Reproduce all of the data exactly. Images are not to appear in the reply.

-- DATA TO EXAMINE --
[Start of section]

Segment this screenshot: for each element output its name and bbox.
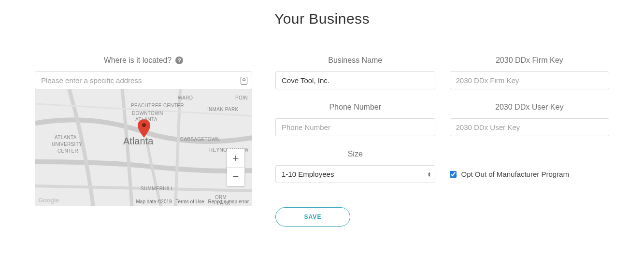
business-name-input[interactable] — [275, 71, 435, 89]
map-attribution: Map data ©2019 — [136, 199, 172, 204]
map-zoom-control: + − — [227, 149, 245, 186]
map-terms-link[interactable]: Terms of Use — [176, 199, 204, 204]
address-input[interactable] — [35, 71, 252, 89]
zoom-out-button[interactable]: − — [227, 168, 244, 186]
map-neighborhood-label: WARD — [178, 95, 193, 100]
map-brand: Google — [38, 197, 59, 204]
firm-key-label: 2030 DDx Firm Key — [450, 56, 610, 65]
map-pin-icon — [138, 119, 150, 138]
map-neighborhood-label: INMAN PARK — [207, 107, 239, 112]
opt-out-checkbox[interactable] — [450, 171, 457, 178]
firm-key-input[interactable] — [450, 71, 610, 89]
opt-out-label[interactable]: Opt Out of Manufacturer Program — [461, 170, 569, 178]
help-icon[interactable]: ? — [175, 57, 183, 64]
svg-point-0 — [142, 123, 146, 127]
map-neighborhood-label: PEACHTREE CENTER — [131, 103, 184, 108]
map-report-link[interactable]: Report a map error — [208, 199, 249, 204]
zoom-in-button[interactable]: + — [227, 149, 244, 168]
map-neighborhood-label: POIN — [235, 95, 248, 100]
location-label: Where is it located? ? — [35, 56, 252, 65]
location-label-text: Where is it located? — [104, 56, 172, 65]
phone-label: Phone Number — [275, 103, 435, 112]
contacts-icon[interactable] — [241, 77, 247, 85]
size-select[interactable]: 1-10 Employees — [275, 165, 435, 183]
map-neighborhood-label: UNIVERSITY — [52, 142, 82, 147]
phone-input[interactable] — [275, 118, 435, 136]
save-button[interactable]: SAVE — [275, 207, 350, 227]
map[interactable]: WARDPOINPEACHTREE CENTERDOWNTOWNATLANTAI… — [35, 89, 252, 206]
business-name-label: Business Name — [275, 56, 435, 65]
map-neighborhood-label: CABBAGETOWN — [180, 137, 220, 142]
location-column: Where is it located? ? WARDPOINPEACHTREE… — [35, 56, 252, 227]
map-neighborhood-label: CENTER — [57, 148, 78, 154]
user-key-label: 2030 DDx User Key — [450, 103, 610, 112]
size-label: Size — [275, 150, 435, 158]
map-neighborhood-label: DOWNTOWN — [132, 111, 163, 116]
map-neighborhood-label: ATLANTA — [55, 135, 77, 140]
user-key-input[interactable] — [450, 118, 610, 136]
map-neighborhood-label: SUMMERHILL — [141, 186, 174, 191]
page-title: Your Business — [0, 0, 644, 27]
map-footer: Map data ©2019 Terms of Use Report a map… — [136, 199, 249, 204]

[End of section]

-- RESPONSE BOX --
Segment this screenshot: for each element output its name and bbox.
business-name-input[interactable] — [275, 71, 435, 89]
map-attribution: Map data ©2019 — [136, 199, 172, 204]
map-zoom-control: + − — [227, 149, 245, 186]
map-terms-link[interactable]: Terms of Use — [176, 199, 204, 204]
address-input[interactable] — [35, 71, 252, 89]
zoom-out-button[interactable]: − — [227, 168, 244, 186]
map-neighborhood-label: WARD — [178, 95, 193, 100]
map-brand: Google — [38, 197, 59, 204]
firm-key-label: 2030 DDx Firm Key — [450, 56, 610, 65]
map-pin-icon — [138, 119, 150, 138]
map-neighborhood-label: INMAN PARK — [207, 107, 239, 112]
opt-out-checkbox[interactable] — [450, 171, 457, 178]
firm-key-input[interactable] — [450, 71, 610, 89]
opt-out-label[interactable]: Opt Out of Manufacturer Program — [461, 170, 569, 178]
help-icon[interactable]: ? — [175, 57, 183, 64]
svg-point-0 — [142, 123, 146, 127]
map-neighborhood-label: PEACHTREE CENTER — [131, 103, 184, 108]
map-report-link[interactable]: Report a map error — [208, 199, 249, 204]
zoom-in-button[interactable]: + — [227, 149, 244, 168]
map-neighborhood-label: POIN — [235, 95, 248, 100]
location-label: Where is it located? ? — [35, 56, 252, 65]
location-label-text: Where is it located? — [104, 56, 172, 65]
phone-label: Phone Number — [275, 103, 435, 112]
contacts-icon[interactable] — [241, 77, 247, 85]
size-select[interactable]: 1-10 Employees — [275, 165, 435, 183]
map-neighborhood-label: UNIVERSITY — [52, 142, 82, 147]
phone-input[interactable] — [275, 118, 435, 136]
save-button[interactable]: SAVE — [275, 207, 350, 227]
map[interactable]: WARDPOINPEACHTREE CENTERDOWNTOWNATLANTAI… — [35, 89, 252, 206]
business-name-label: Business Name — [275, 56, 435, 65]
map-neighborhood-label: CABBAGETOWN — [180, 137, 220, 142]
location-column: Where is it located? ? WARDPOINPEACHTREE… — [35, 56, 252, 227]
map-neighborhood-label: CENTER — [57, 148, 78, 154]
user-key-label: 2030 DDx User Key — [450, 103, 610, 112]
size-label: Size — [275, 150, 435, 158]
map-neighborhood-label: DOWNTOWN — [132, 111, 163, 116]
map-neighborhood-label: ATLANTA — [55, 135, 77, 140]
user-key-input[interactable] — [450, 118, 610, 136]
map-neighborhood-label: SUMMERHILL — [141, 186, 174, 191]
page-title: Your Business — [0, 0, 644, 27]
map-footer: Map data ©2019 Terms of Use Report a map… — [136, 199, 249, 204]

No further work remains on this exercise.